GeoDesk: A fast and compact database engine for OSM features

It looks like @ZeLonewolf needs a PBF as input into the OpenMapTiles toolchain. There currently is no PBF output option for GeoDesk queries, so unfortunately the gol tool can’t help him there. For anything that requires writing PBFs, osmium is the best bet.

However, it would be very interesting to explore GeoDesk as a backend for map rendering. This would obviate the need to import OSM data into a PostGIS database (which takes a long time and beefy hardware). For comparison, gol build will create a GOL from a planet file in about 40 minutes on a fairly low-end workstation (10-core Xeon, 32 GB RAM, consumer-grade NVMe SSD). A renderer could then query the tile regions and receive the various features, with their geometries already assembled. Such a renderer wouldn’t use gol query, but interact directly with the GeoDesk library for best performance. Querying a GOL is significantly faster than anything involving an SQL database (and a GOL from a recent planet is only about 80 GB).

Right now, we’re working on support for incremental updating (Currently, GOLs need to be rebuilt with a fresh planet file, which is fast, but not fast enough if someone wishes to update more frequently than once a day – which is a typical requirement for tile rendering).

We’re looking to eventually integrate with the various map-rendering toolchains, so thanks for pointing out this post!

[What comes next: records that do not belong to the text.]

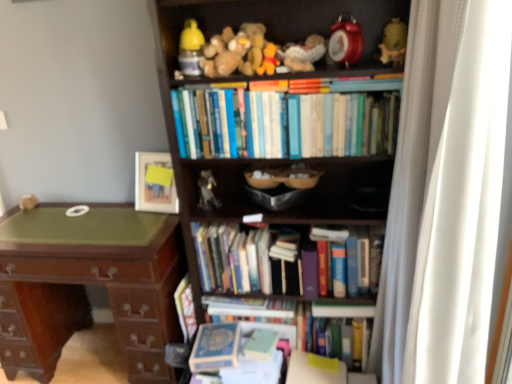 At what (x,y) coordinates should I click in order to perform the action: click on free space above hardcover book at lower center, the 5th book in the top-to-bottom sequence (from a real-world perspective). Please return your answer as a coordinate pair (x, y). Image resolution: width=512 pixels, height=384 pixels. Looking at the image, I should click on (226, 332). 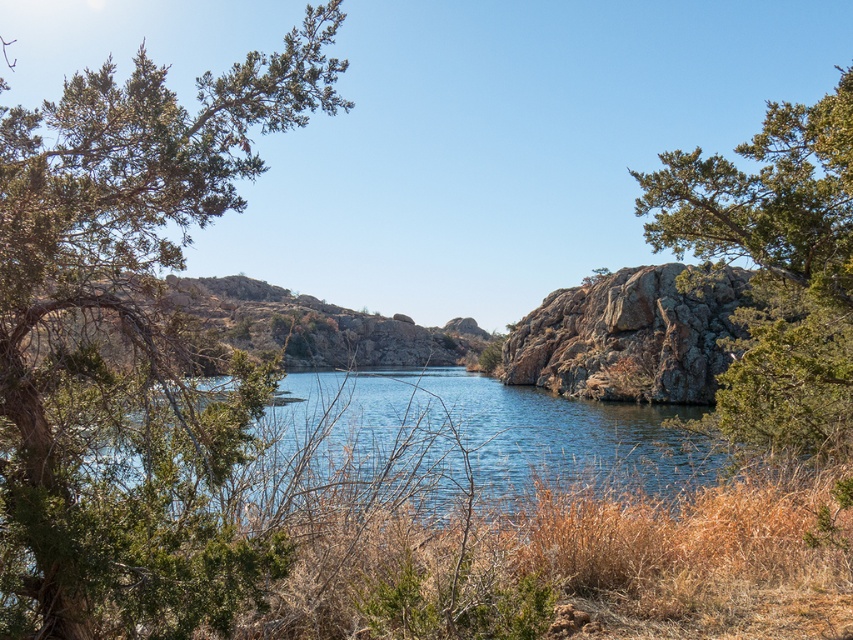 Does green leafy tree at left have a lesser height compared to rusty rock at center?

Indeed, green leafy tree at left has a lesser height compared to rusty rock at center.

Is point (30, 632) farther from camera compared to point (619, 396)?

No, (30, 632) is in front of (619, 396).

Which is behind, point (126, 358) or point (538, 324)?

Positioned behind is point (538, 324).

Find the location of `green leafy tree at left`. green leafy tree at left is located at coordinates (131, 348).

Can you confirm if green textured rock at right is bigger than rusty rock at center?

No.

What do you see at coordinates (775, 269) in the screenshot?
I see `green textured rock at right` at bounding box center [775, 269].

This screenshot has height=640, width=853. In order to click on green textured rock at right in this screenshot , I will do `click(775, 269)`.

Where is `green textured rock at right`? The width and height of the screenshot is (853, 640). green textured rock at right is located at coordinates (775, 269).

Is point (207, 192) closer to viewer compared to point (780, 444)?

That is True.

Who is more distant from viewer, (222,477) or (677,209)?

The point (677,209) is more distant.

Is point (146, 326) closer to camera compared to point (851, 410)?

Yes, point (146, 326) is in front of point (851, 410).

Where is `green leafy tree at left`? This screenshot has width=853, height=640. green leafy tree at left is located at coordinates (131, 348).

At present, I only need to use the openmaptiles-tools toolchain for development renders. This process is slow because openmaptiles-tools uses a postgres database as an intermediary rather than a direct PBF-to-mbtiles processing logic.

For production renders, I use planetiler, which renders the planet pbf to an mbtiles file in the OpenMapTiles schema in about an hour on a 64-core machine with SSDs. Planetiler is a Java implementation that skips the intermediate steps in the openmaptiles-tools toolchain. planet.osm.pbf → planet.mbtiles, 1 hour. This is done with a Java profile for OpenMapTiles that essentially hard-codes the logic for generating the planet mbtiles in Java code, using planetiler as a core depedency.

THAT process is so fast that there is likely nothing to be gained from pre-filtering the planet. However, updates to planetiler lag OpenMapTiles, so it’s not useful in a “testing new features in OpenMapTiles” context.

The biggest performance gap I currently have is that it takes on the order of close to an hour to patch the (hopefully) weekly planet PBF by applying .osc hourly diffs to it. This process is single-threaded using pyosmium-up-to-date. If you had a solution to THAT, I would be very excited.

2 Likes

We don’t have anything in our arsenal for this use case, unfortunately. There’s a fast PBF reader in GeoDesk, but nothing for writing PBFs.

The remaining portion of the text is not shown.